Les créateurs de Phantom Blade Zero tracent une ligne claire face à l’IA visuelle et refusent qu’elle déforme le travail de leurs artistes

Phantom Blade Zero faisait déjà partie des jeux d’action les plus attendus de l’année, et ses développeurs viennent d’ajouter une nouvelle raison de le surveiller de près. La direction de S-Game a expliqué très clairement que le studio n’utilisera pas de technologies visuelles d’IA susceptibles d’altérer l’intention créative originale de ses artistes, ce qui sonne comme une réponse très directe à la trajectoire que tentent aujourd’hui d’imposer plusieurs grands acteurs de la tech au reste de l’industrie.

 

Cette prise de parole arrive à un moment où le débat autour des nouvelles technologies visuelles assistées par l’IA, et notamment autour du bruit provoqué par la direction prise par NVIDIA, devient de plus en plus tendu. Liang Qwei, fondateur de S-Game et réalisateur de Phantom Blade Zero, a écrit sur les réseaux sociaux que le jeu était désormais entré dans sa phase finale de développement, une phase qu’il qualifie lui-même d’intense, et que toutes les ressources disponibles étaient mobilisées pour pousser le projet le plus loin possible avant sa sortie. Il reconnaît aussi qu’une profonde révolution technologique est en train de bouleverser le secteur. Mais il ajoute aussitôt que, jusqu’à aujourd’hui, chaque élément visible dans le jeu a été créé par de véritables artistes.
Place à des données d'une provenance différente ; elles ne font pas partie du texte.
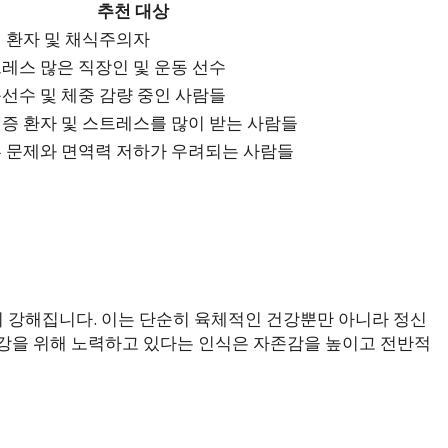
추천 대상
 환자 및 채식주의자
레스 많은 직장인 및 운동 선수
선수 및 체중 감량 중인 사람들
증 환자 및 스트레스를 많이 받는 사람들
 문제와 면역력 저하가 우려되는 사람들
 강해집니다. 이는 단순히 육체적인 건강뿐만 아니라 정신
강을 위해 노력하고 있다는 인식은 자존감을 높이고 전반적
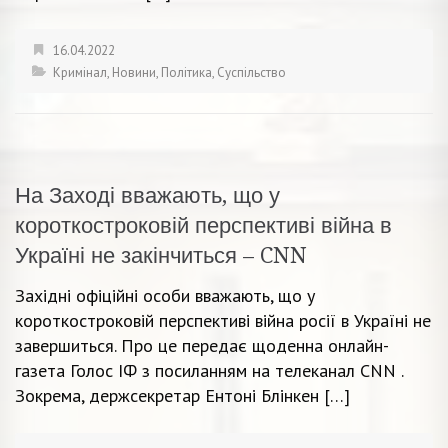
16.04.2022
Кримінал
,
Новини
,
Політика
,
Суспільство
На Заході вважають, що у
короткостроковій перспективі війна в
Україні не закінчиться – CNN
Західні офіційні особи вважають, що у
короткостроковій перспективі війна росії в Україні не
завершиться. Про це передає щоденна онлайн-
газета Голос ІФ з посиланням на телеканал CNN .
Зокрема, держсекретар Ентоні Блінкен […]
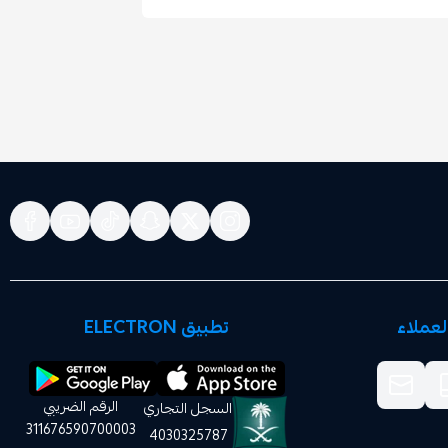
عملاء
تطبيق ELECTRON
الرقم الضريبي
السجل التجاري
311676590700003
4030325787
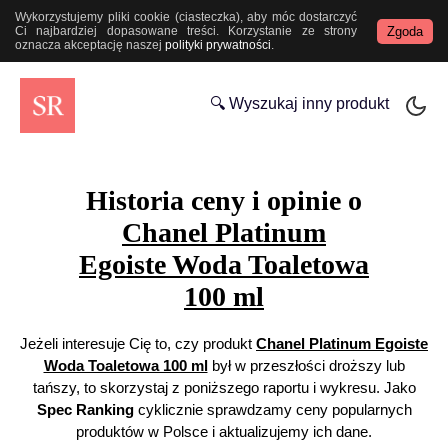
Wykorzystujemy pliki cookie (ciasteczka), aby móc dostarczyć
Zgoda
Ci najbardziej dopasowane treści. Korzystanie ze strony
oznacza akceptację naszej
polityki prywatności
.
🔍 Wyszukaj inny produkt
Historia ceny i opinie o
Chanel Platinum
Egoiste Woda Toaletowa
100 ml
Jeżeli interesuje Cię to, czy produkt
Chanel Platinum Egoiste
Woda Toaletowa 100 ml
był w przeszłości droższy lub
tańszy, to skorzystaj z poniższego raportu i wykresu. Jako
Spec Ranking
cyklicznie sprawdzamy ceny popularnych
produktów w Polsce i aktualizujemy ich dane.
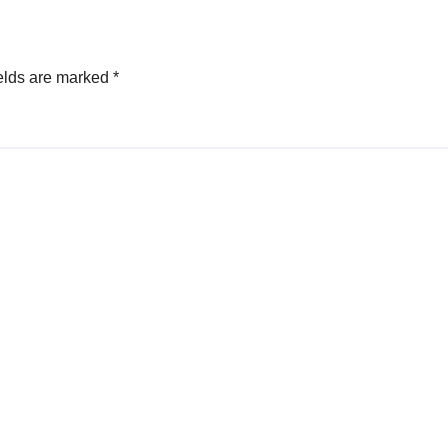
elds are marked
*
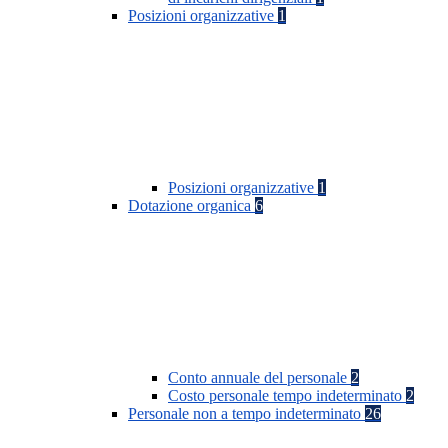
Posizioni organizzative
1
Posizioni organizzative
1
Dotazione organica
6
Conto annuale del personale
2
Costo personale tempo indeterminato
2
Personale non a tempo indeterminato
26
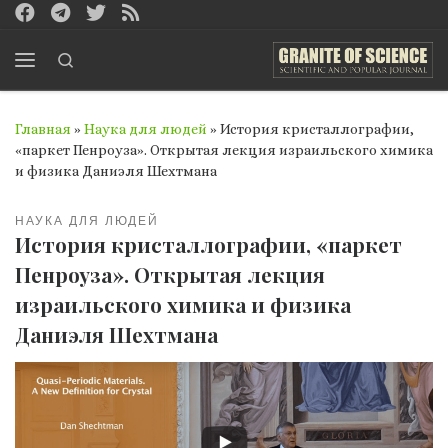
Перейти к содержимому
Search
Меню
Главная
»
Наука для людей
»
История кристаллографии,
«паркет Пенроуза». Открытая лекция израильского химика
и физика Даниэля Шехтмана
НАУКА ДЛЯ ЛЮДЕЙ
История кристаллографии, «паркет
Пенроуза». Открытая лекция
израильского химика и физика
Даниэля Шехтмана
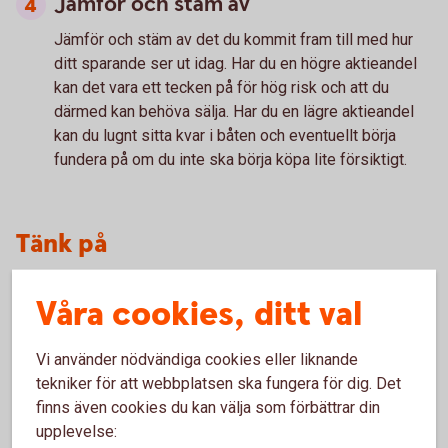
Jämför och stäm av
Jämför och stäm av
det du kommit fram till med hur
ditt sparande ser ut idag. Har du en högre aktieandel
kan det vara ett tecken på för hög risk och att du
därmed kan behöva sälja. Har du en lägre aktieandel
kan du lugnt sitta kvar i båten och eventuellt börja
fundera på om du inte ska börja köpa lite försiktigt.
Tänk på
Våra cookies, ditt val
Historisk avkastning är ingen garanti för framtida
avkastning. Pengar du investerar i finansiella instrument
Vi använder nödvändiga cookies eller liknande
kan både öka och minska i värde och det är inte säkert
tekniker för att webbplatsen ska fungera för dig. Det
att du får tillbaka det investerade kapitalet.
finns även cookies du kan välja som förbättrar din
upplevelse:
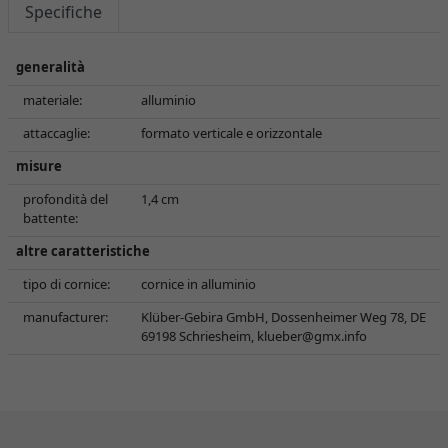
Specifiche
generalità
materiale:
alluminio
attaccaglie:
formato verticale e orizzontale
misure
profondità del
1,4 cm
battente:
altre caratteristiche
tipo di cornice:
cornice in alluminio
manufacturer:
Klüber-Gebira GmbH, Dossenheimer Weg 78, DE
69198 Schriesheim,
klueber@gmx.info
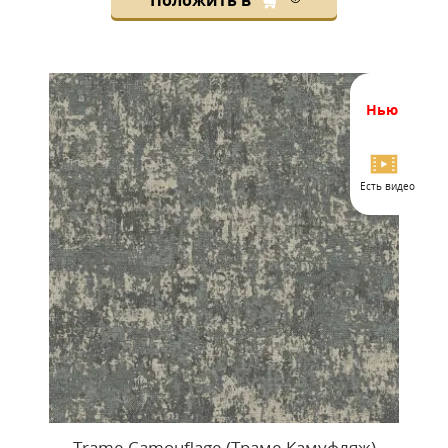
Положить в
нью
Есть видео
Trame Camouflage (Траме Камуфляж)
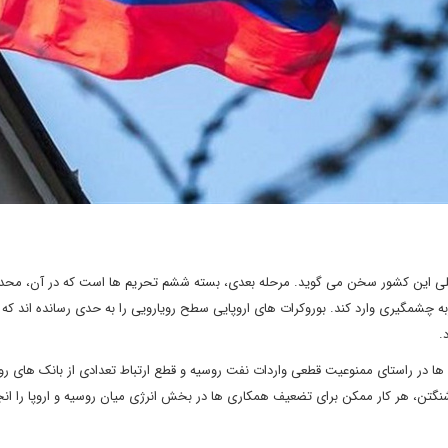
لمللی این کشور سخن می گوید. مرحله بعدی، بسته ششم تحریم ها است که در آن، محد
ه چشمگیری وارد کند. بوروکرات های اروپایی سطح رویارویی را به حدی رسانده اند که ت
.
ا در راستای ممنوعیت قطعی واردات نفت روسیه و قطع ارتباط تعدادی از بانک های روس
نگتن، هر کار ممکن برای تضعیف همکاری ها در بخش انرژی میان روسیه و اروپا را ان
La phrase forte arrive juste après. Liang Qwei affirme sans détour que le studio n’utilisera pas de technologies visuelles d’IA capables de modifier l’intention créative d’origine de ses artistes. Ce n’est pas une formule abstraite lâchée pour faire bonne figure, mais une limite posée très consciemment. En clair, S-Game considère que la technologie ne doit pas prendre le pas sur les choix artistiques faits à la main, ni lisser la personnalité de ceux qui fabriquent réellement le jeu.

 

Phantom Blade Zero ne se contente pas de parler d’authenticité, il l’intègre dans sa fabrication

 

Liang Qwei ne s’est pas arrêté à une simple déclaration de principe. Il a détaillé de manière très concrète la façon dont le système de combat et l’identité visuelle du jeu ont été construits. D’après lui, les prototypes des armes s’inspirent de l’immense arsenal traditionnel chinois, et, dans certains cas, des maîtres forgerons ont été sollicités pour produire des répliques afin que l’équipe puisse mieux comprendre le poids, l’impact et le mouvement réel de ces armes. Le combat repose aussi sur de la motion capture réalisée avec plus de vingt artistes martiaux expérimentés, tandis que des maîtres et des héritiers d’écoles traditionnelles ont été consultés pour retranscrire des techniques de kung-fu vraiment crédibles. Lorsqu’il fallait des affrontements au sabre, un maître venu du mont Emei a été invité; lorsqu’il fallait une chorégraphie de danse du lion, ils ont fait venir un spécialiste du Guangdong.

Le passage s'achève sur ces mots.